First Class by Parker Fendler

I’m no better than the people on the back of the plane. Not really. I just outworked them and made better decisions. These first class seats don’t come cheap and having the means to sit one’s ass in them doesn’t happen by chance. Chrissy the flight attendant plucks a hot towel from her basket with a pair of tongs and hands it to me. She stretches across me to extend one to the woman in the window seat, and I’m granted a view down her blouse. A worn rut of creases etches the cleavage between her slightly sagging tits. Past her prime but bangable. I work my hands through the moist towel careful to obscure my wedding ring (but not my Rolex) under the folds. She smiles. I notice she’s wearing a ring of her own. I squint to make out the tiny solitaire. Husband probably doesn’t make shit. No wonder she’s eye-fucking me.

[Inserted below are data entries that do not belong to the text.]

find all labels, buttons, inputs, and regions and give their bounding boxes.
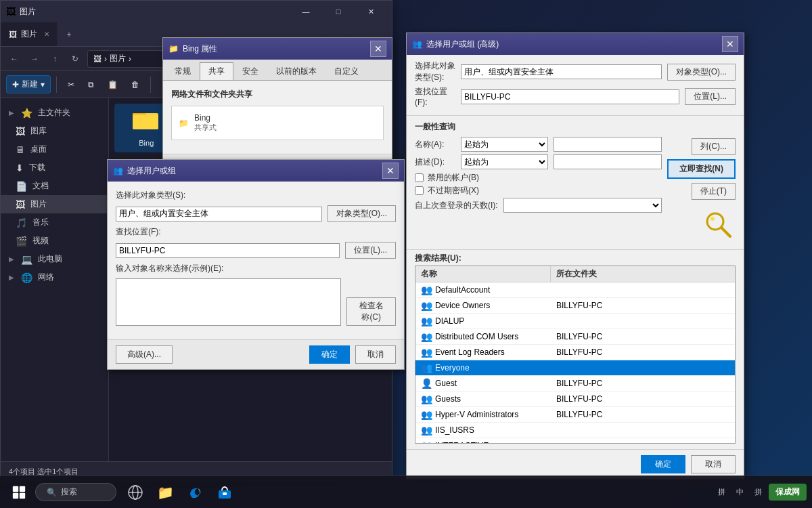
cut-button[interactable]: ✂	[62, 77, 80, 92]
tab-custom[interactable]: 自定义	[325, 62, 367, 80]
paste-icon: 📋	[108, 80, 118, 89]
stop-search-button[interactable]: 停止(T)	[692, 183, 736, 200]
taskbar-search-box[interactable]: 🔍 搜索	[35, 483, 116, 501]
sidebar-item-downloads[interactable]: ⬇ 下载	[1, 158, 108, 177]
result-row-hyperv[interactable]: 👥 Hyper-V Administrators BILLYFU-PC	[415, 407, 735, 423]
result-row-defaultaccount[interactable]: 👥 DefaultAccount	[415, 282, 735, 298]
tab-icon: 🖼	[9, 30, 17, 39]
taskbar-app-folder[interactable]: 📁	[152, 479, 179, 506]
adv-name-input[interactable]	[554, 137, 662, 152]
sidebar-item-gallery[interactable]: 🖼 图库	[1, 122, 108, 140]
result-cell-folder-1: BILLYFU-PC	[551, 299, 735, 312]
result-cell-name-4: 👥 Event Log Readers	[415, 345, 551, 360]
advanced-dialog-titlebar: 👥 选择用户或组 (高级) ✕	[407, 33, 744, 55]
select-user-ok[interactable]: 确定	[309, 345, 350, 364]
start-button[interactable]	[5, 479, 32, 506]
forward-button[interactable]: →	[26, 51, 43, 67]
adv-desc-input[interactable]	[554, 154, 662, 169]
maximize-button[interactable]: □	[323, 1, 354, 22]
copy-button[interactable]: ⧉	[83, 77, 99, 92]
name-textarea[interactable]	[116, 278, 341, 326]
tab-previous[interactable]: 以前的版本	[267, 62, 325, 80]
adv-location-input: BILLYFU-PC	[461, 89, 679, 104]
taskbar: 🔍 搜索 📁	[0, 475, 812, 508]
network-icon: 🌐	[21, 272, 32, 283]
sidebar-item-desktop[interactable]: 🖥 桌面	[1, 140, 108, 158]
adv-general-query-section: 一般性查询 名称(A): 起始为 描述(D): 起始为	[407, 116, 744, 250]
close-button[interactable]: ✕	[355, 1, 386, 22]
disabled-label: 禁用的帐户(B)	[428, 172, 479, 184]
tab-security[interactable]: 安全	[233, 62, 267, 80]
delete-button[interactable]: 🗑	[126, 77, 145, 92]
location-label: 查找位置(F):	[116, 226, 161, 238]
bing-props-close[interactable]: ✕	[370, 41, 386, 57]
taskbar-app-globe[interactable]	[122, 479, 149, 506]
sidebar-item-documents[interactable]: 📄 文档	[1, 177, 108, 195]
disabled-account-checkbox[interactable]	[415, 173, 424, 182]
result-row-eventlog[interactable]: 👥 Event Log Readers BILLYFU-PC	[415, 345, 735, 360]
search-now-button[interactable]: 立即查找(N)	[667, 159, 736, 179]
result-row-interactive[interactable]: 👥 INTERACTIVE	[415, 438, 735, 444]
location-button[interactable]: 位置(L)...	[345, 242, 396, 259]
sidebar-label-main: 主文件夹	[38, 107, 70, 119]
sidebar-item-computer[interactable]: ▶ 💻 此电脑	[1, 250, 108, 268]
location-input: BILLYFU-PC	[116, 243, 340, 258]
taskbar-app-edge[interactable]	[181, 479, 208, 506]
new-chevron: ▾	[41, 80, 45, 89]
sidebar-label-videos: 视频	[32, 235, 49, 247]
sidebar-item-pictures[interactable]: 🖼 图片	[1, 195, 108, 213]
select-user-cancel[interactable]: 取消	[355, 345, 396, 364]
music-icon: 🎵	[16, 217, 27, 228]
result-row-everyone[interactable]: 👥 Everyone	[415, 360, 735, 376]
adv-desc-condition[interactable]: 起始为	[461, 154, 548, 169]
result-row-guest[interactable]: 👤 Guest BILLYFU-PC	[415, 376, 735, 391]
check-names-button[interactable]: 检查名称(C)	[346, 297, 396, 326]
list-columns-button[interactable]: 列(C)...	[692, 138, 736, 155]
new-button[interactable]: ✚ 新建 ▾	[6, 75, 51, 93]
new-tab-button[interactable]: +	[58, 22, 80, 46]
explorer-tab[interactable]: 🖼 图片 ✕	[1, 22, 58, 46]
advanced-button[interactable]: 高级(A)...	[116, 345, 173, 364]
back-button[interactable]: ←	[6, 51, 22, 67]
select-user-close[interactable]: ✕	[382, 163, 399, 179]
adv-name-label: 名称(A):	[415, 139, 455, 150]
result-row-dialup[interactable]: 👥 DIALUP	[415, 314, 735, 329]
sidebar-item-videos[interactable]: 🎬 视频	[1, 232, 108, 250]
result-cell-name-7: 👥 Guests	[415, 391, 551, 406]
select-user-title-icon: 👥	[113, 166, 123, 175]
result-row-guests[interactable]: 👥 Guests BILLYFU-PC	[415, 391, 735, 407]
sidebar-item-main[interactable]: ▶ ⭐ 主文件夹	[1, 104, 108, 122]
tab-sharing[interactable]: 共享	[200, 62, 233, 80]
svg-rect-7	[20, 486, 25, 491]
result-cell-folder-6: BILLYFU-PC	[551, 377, 735, 390]
sidebar-item-music[interactable]: 🎵 音乐	[1, 213, 108, 232]
sidebar-item-network[interactable]: ▶ 🌐 网络	[1, 268, 108, 287]
minimize-button[interactable]: —	[290, 1, 321, 22]
location-value-row: BILLYFU-PC 位置(L)...	[116, 242, 396, 259]
adv-location-btn[interactable]: 位置(L)...	[685, 88, 736, 105]
advanced-dialog-close[interactable]: ✕	[722, 36, 738, 52]
object-type-button[interactable]: 对象类型(O)...	[328, 205, 396, 222]
result-row-distributed-com[interactable]: 👥 Distributed COM Users BILLYFU-PC	[415, 329, 735, 345]
adv-days-select[interactable]	[503, 198, 662, 213]
adv-object-btn[interactable]: 对象类型(O)...	[667, 64, 736, 81]
refresh-button[interactable]: ↻	[67, 51, 83, 67]
paste-button[interactable]: 📋	[102, 77, 123, 92]
taskbar-arrange[interactable]: 拼	[750, 486, 766, 499]
no-expiry-checkbox[interactable]	[415, 186, 424, 195]
taskbar-app-store[interactable]	[211, 479, 238, 506]
adv-name-condition[interactable]: 起始为	[461, 137, 548, 152]
adv-ok-button[interactable]: 确定	[641, 455, 685, 473]
group-icon-2: 👥	[421, 316, 432, 326]
result-cell-name-3: 👥 Distributed COM Users	[415, 329, 551, 344]
adv-cancel-button[interactable]: 取消	[691, 455, 736, 473]
taskbar-lang[interactable]: 拼	[714, 486, 729, 499]
taskbar-ime[interactable]: 中	[732, 486, 748, 499]
result-cell-folder-3: BILLYFU-PC	[551, 330, 735, 343]
tab-general[interactable]: 常规	[166, 62, 200, 80]
col-name: 名称	[415, 266, 551, 282]
tab-close-icon[interactable]: ✕	[44, 30, 49, 38]
up-button[interactable]: ↑	[47, 51, 63, 67]
result-row-iis[interactable]: 👥 IIS_IUSRS	[415, 423, 735, 438]
result-row-deviceowners[interactable]: 👥 Device Owners BILLYFU-PC	[415, 298, 735, 314]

She proceeds to the next row, delivers the remaining towels, and then whirls back as if the paper-thin curtain separating first class from coach is an electric fence.

I hear the baby before I see it. A woman bursts through the curtain clutching the wailing thing. She’s rambling about a blowout, not the hairstyle kind. The lavatories on the other side of the plane are occupied, and she is so sorry for the intrusion. Is there a changing table up here? Through a forced smile, Chrissy says there is. Then the smell hits me, and I glimpse the river of lava running down the baby’s fat leg. I raise the lemon-scented towel to my face and breathe through my mouth. Window Seat Lady mumbles why the hell are we paying exorbitant prices when any sort of riffraff can just barge right in. Chrissy mouths an apology.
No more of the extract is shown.